Grizzly prices in many categories are competetive with BusyBee. Grizzly service is excellent while BusyBee freqently has zero. Fortunately they are the same machines so parts from Grizzly fit into BusyBee stuff. KMS also have King machines.


----------



## Chris Cramer (Nov 8, 2019)

how heavy of a machine would be needed in order to shape mild steel with a mill? I've been doing a lot of research on mini mills and some lighter full sized mills like the cx 600, and the price of some of the larger sized models compared to the sale price of some mini mills is always what gets me. What I keep hearing is that it is well worth it to spend the extra money for the cx 600 and it's higher performance and capabilities; but I don't know how much I really need for my intended use of the machine. I plan on using it to shape decorative ornaments to add to my blacksmithing work, preferably made of mild steel, or perhaps aluminum if I have to.


----------



## Janger (Nov 8, 2019)

Chris, you're quite serious about metal work. I think you should buy a used knee mill of some sort. $3K ish plus vise & tooling. The size of a CX603. It would be dramatically better than the mini mills and handle whatever you wanted to do. I have a cx600 - it's now mostly just a fancy drill press. Just save up and keep looking at auctions, kijiji, in the forum, post a wanted ad. I know a guy who should sell some mills - right @Dabbler?


----------



## Janger (Nov 8, 2019)

kylemp said:


> I've had to write this out more times than I would like to have, so I figured I'd write it down here so it can answer other people questions and you guys can add to it.
> .


I don't know how I missed this post Kyle - it's great. Thanks for posting. Add some pictures would be my only comment.


----------



## Janger (Nov 8, 2019)

Janger said:


> Chris, you're quite serious about metal work. I think you should buy a used knee mill of some sort. $3K ish plus vise & tooling. The size of a CX603. It would be dramatically better than the mini mills and handle whatever you wanted to do. I have a cx600 - it's now mostly just a fancy drill press. Just save up and keep looking at auctions, kijiji, in the forum, post a wanted ad. I know a guy who should sell some mills - right @Dabbler?

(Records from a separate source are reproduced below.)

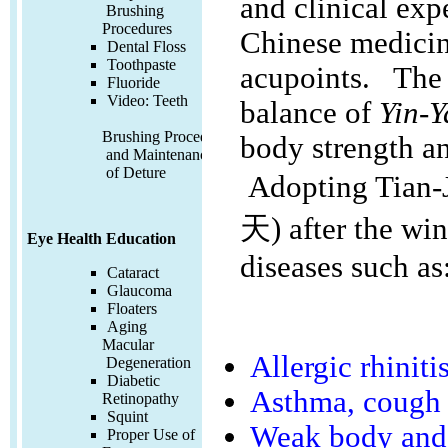
and clinical exp
Brushing
Procedures
Chinese medicine
Dental Floss
Toothpaste
acupoints. The
Fluoride
Video:
Teeth
balance of
Yin-
Brushing Procedures
body strength an
and Maintenance
of Deture
Adopting Tian-J
天) after the win
Eye Health Education
diseases such as
Cataract
Glaucoma
Floaters
Aging
Macular
Allergic rhiniti
Degeneration
Diabetic
Asthma, cough
Retinopathy
Squint
Weak body and 
Proper Use of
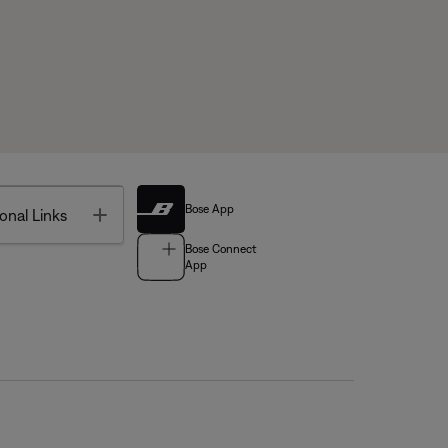
Bose App
Toggle
onal Links
Bose Connect
App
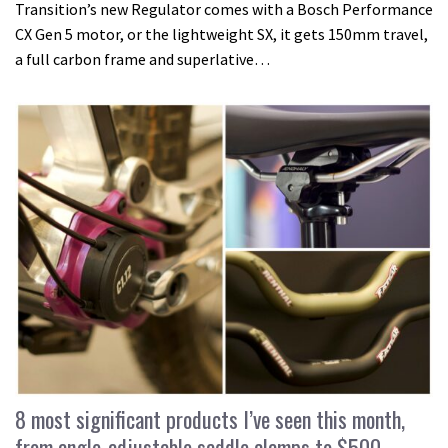
Transition’s new Regulator comes with a Bosch Performance
CX Gen 5 motor, or the lightweight SX, it gets 150mm travel,
a full carbon frame and superlative…
8 most significant products I’ve seen this month,
from angle-adjustable saddle clamps to $500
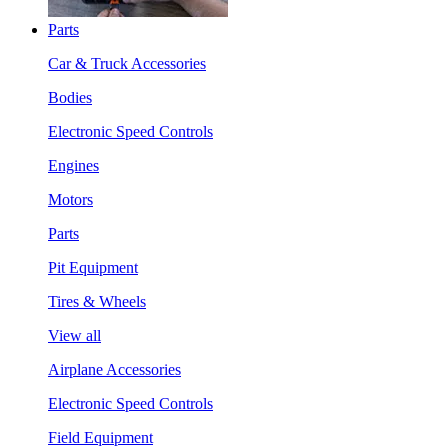
Parts
Car & Truck Accessories
Bodies
Electronic Speed Controls
Engines
Motors
Parts
Pit Equipment
Tires & Wheels
View all
Airplane Accessories
Electronic Speed Controls
Field Equipment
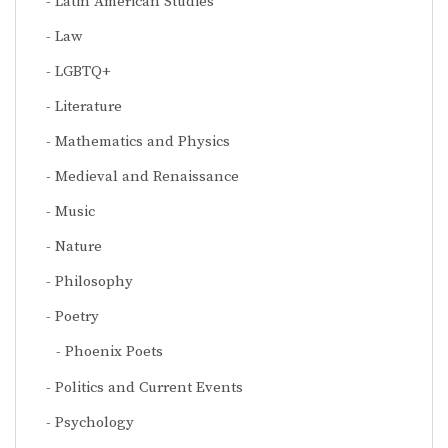
Latin American Studies
Law
LGBTQ+
Literature
Mathematics and Physics
Medieval and Renaissance
Music
Nature
Philosophy
Poetry
Phoenix Poets
Politics and Current Events
Psychology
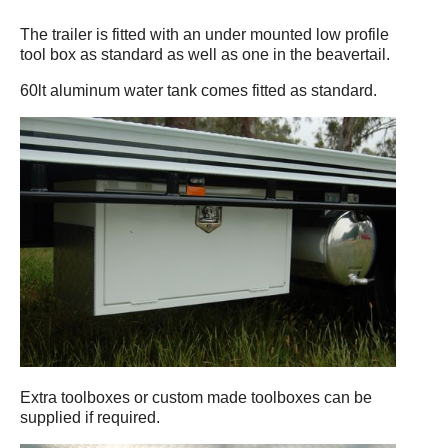
The trailer is fitted with an under mounted low profile
tool box as standard as well as one in the beavertail.
60lt aluminum water tank comes fitted as standard.
Extra toolboxes or custom made toolboxes can be
supplied if required.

https://www.kijiji.ca/v-power-tool/calgary/mint-craftex-knee-mill/1468041918?undefined

maybe...


----------



## Chris Cramer (Nov 8, 2019)

I agree that It would make most sense now, for me to save up and not get too far ahead of myself by purchasing something unnecessary for me to use before I take the next step towards my goal. The craftex knee mill you posted I see could be a good start, only, the price is pretty high. However like you said, that could very well pay off in the future.


----------



## PeterT (Nov 8, 2019)

I had an RF-45 style mill that I thought was pretty decent. Its about as robust a 'bench mill' as you can get before stepping into the knee range. It has a decent amount of vertical headroom which can be challenging on smaller mills by the time you have vise & tooling in there.

When we had a meetup at Modern last year, Alex was putting this one through the paces. I believe it is the Chinese but upgraded version of was mine which was Taiwanese RF-4t5 late 90's vintage. Usually Chinese means cutting a few more corners here & there but actually it impressed me. For one thing it was significantly quieter than my RF-45 (which is related to the splined column shaft design, not the gearbox). So maybe there have been net improvements. Unfortunately I don't see it on the website, only the round column. Could be they just don't have a picture, but you could call.
http://www.moderntool.com/products/modern-model-md-930-drilling-milling-machine/

It should look generically like this
https://www.precisionmatthews.com/shop/pm-833t-page/
https://www.precisionmatthews.com/shop/pm-940m/

Modern provided me a couple of references, customers who bought the model somewhat recently & agreed to a phone call. 

Is all about what kind of work you need to do. If you can afford & accommodate a Bridgeport style knee mill, they are heavier & more robust. They are also 2-3X the price of an RF-45 style new, but used machines come up. Sometimes used can be a real good thing & sometimes it can be the source of a new ulcer. depending on your mechanical skills & parts availability. Ideally have someone knowledgeable help look things over.


----------



## David_R8 (Feb 9, 2020)

@Janger was your CX600 supplanted by a larger mill?


Sent from my iPhone using Tapatalk


----------



## thriller007 (May 13, 2020)

Thanks very much for this information!!


kylemp said:


> I've had to write this out more times than I would like to have, so I figured I'd write it down here so it can answer other people questions and you guys can add to it.
> 
> It's a pretty common question for people who either just starting, or moving to a new machine (generally up in size, capabilities and capacity) to ask the advantage and disadvantage questions and what to look for.
> 
> ...


----------



## David_R8 (May 13, 2020)

thriller007 said:


> Thanks very much for this information!!


I agree with some of the assessment but thoroughly disagree with the assessment that they are not rigid enough for moderate milling. 
With my 1980 RF30 clone I have taken serious cuts, .25" in steel using a 3/4" roughing end mill and had entirely respectable results.

With any machine it's important to learn how it operates and how to obtain the best results.


----------